Friday, 26 August 2016

CSS switching in Asp.Net

Websites are legally obligated in the UK to provide accessible versions of the site for the benefit of users with visual disabilities. This is often achieved by switching the site styling on demand, such that the full-colour graphics-heavy design is replaced by one or more text-based high contrast versions.

This in turn is usually achieved by switching the site CSS according to user selection; and in the wild the switching can often be driven by a complex set of scripting commands cobbled together from chunks found on Stack Overflow, some local customisation, and a liberal application of the old maxim that if the javascript isn’t working, add a bit more javascript.

However faced with implementing this wobbly heap recently, I found that actually the same thing can be achieved with pure asp.net with very few lines of code. As per usual error trapping and so forth has been removed for ease of showing the central concept.

Scenario 

A web site. Old-school fully-templated aspx, master/child, MVC, it doesn’t matter. There are two CSS files defined, standard.css which is the full graphic experience, and hiviz.css which renders the site as black text on a yellow background. The site developers have been very extremely well behaved and have put all of their stylings into the css. The following example calls two methods in a Tools class, GetCookie and SetCookie, which do exactly what you’d expect.

Public Shared Sub SetCookie(ByVal CookieName As String, ByVal CookieValue As String)
    With HttpContext.Current.Response
        .Cookies(CookieName).Expires = Now.AddMonths(6)
        .Cookies(CookieName).Value = CookieValue
    End With

End Sub

Public Shared Function GetCookie(ByVal CookieName As String) As String

   Dim strValue As String = ""
   For i As Integer = 0 To HttpContext.Current.Request.Cookies.Count - 1
       If HttpContext.Current.Request.Cookies.Item(i).Name = CookieName Then
            strValue = HttpContext.Current.Request.Cookies.Item(i).Value
            Exit For
       End If
       Next
       Return strValue
   End Function

Step 1: page header 

The key to this is in the declaration of the css in the page header.

<head runat="server">

    <link id="lkStandardSwitch" href="CSS/standard.css" rel="stylesheet" /></head>

The css declaration is given an id so that it is addressable in code, and the default set as standard.css. That default behaviour is also set in code, but declaring it here keeps the Visual Studio IDE happy.

Step 2: Master page Page_Load event 

In the master page’s Page Load event (or an embedded ascx if you prefer) …

Dim lk As HtmlLink = CType(Page.FindControl("lkStandardSwitch"), HtmlLink)
Dim strCookie As String = Tools.GetCookie("WhichCss")
strCookie = If(strCookie = "", "standard", strCookie)
lk.Attributes("href") = "CSS/" & strCookie & ".css"

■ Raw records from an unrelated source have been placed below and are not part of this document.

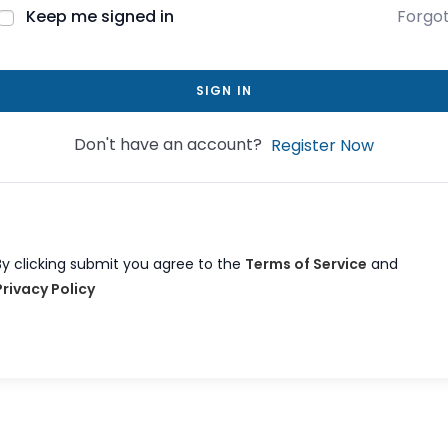
Keep me signed in
Forgo
SIGN IN
Don't have an account?
Register Now
By clicking submit you agree to the
Terms of Service
and
Privacy Policy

If the user has selected one of the accessible css options, that is retrieved from a cookie and the HtmlLink is amended to use that css; otherwise the standard.css is used.

Step 3: CSS selection by the user

To capture the user requirement to display an accessible css, simply write the name of the selected css into the cookie from a button press …

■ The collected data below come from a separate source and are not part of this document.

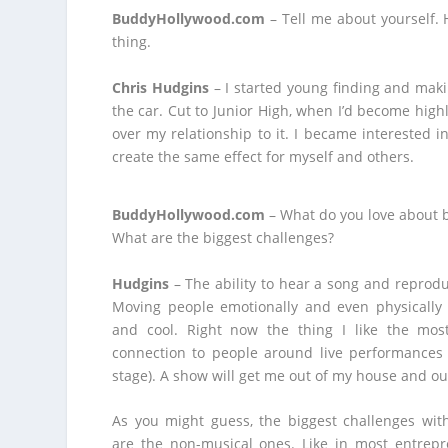
BuddyHollywood.com
– Tell me about yourself. H
thing.
Chris Hudgins
– I started young finding and mak
the car. Cut to Junior High, when I’d become highl
over my relationship to it. I became interested
create the same effect for myself and others.
BuddyHollywood.com
– What do you love about 
What are the biggest challenges?
Hudgins
– The ability to hear a song and reproduc
Moving people emotionally and even physically 
and cool. Right now the thing I like the most
connection to people around live performances 
stage). A show will get me out of my house and ou
As you might guess, the biggest challenges wit
are the non-musical ones. Like in most entrepre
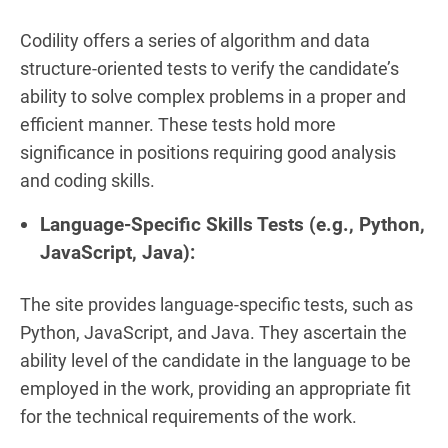
Codility offers a series of algorithm and data
structure-oriented tests to verify the candidate’s
ability to solve complex problems in a proper and
efficient manner. These tests hold more
significance in positions requiring good analysis
and coding skills.
Language-Specific Skills Tests (e.g., Python,
JavaScript, Java):
The site provides language-specific tests, such as
Python, JavaScript, and Java. They ascertain the
ability level of the candidate in the language to be
employed in the work, providing an appropriate fit
for the technical requirements of the work.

Tools.SetCookie("WhichCss", “hiviz”)

And to update the current page to the new css

Response.Redirect(Request.RawUrl)

And you’re done. Apply to all pages and relax.

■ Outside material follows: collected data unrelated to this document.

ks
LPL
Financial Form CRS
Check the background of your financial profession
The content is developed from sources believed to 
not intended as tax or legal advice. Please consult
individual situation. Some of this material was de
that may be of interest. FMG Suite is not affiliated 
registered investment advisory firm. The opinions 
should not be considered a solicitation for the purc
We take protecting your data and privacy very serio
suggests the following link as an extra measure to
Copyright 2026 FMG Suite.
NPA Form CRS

In real life of course you may need to switch several CSSs, but this is easily extensible; just remember to use a separate cookie for each css, and then only call the Response.Redirect once when all the updates have been applied. Your visually impaired users will thank you, your accessibility QA team will thank you, and a future you or you-replacement will thank you when they don't have to unpick 40 lines of spaghetti javascript.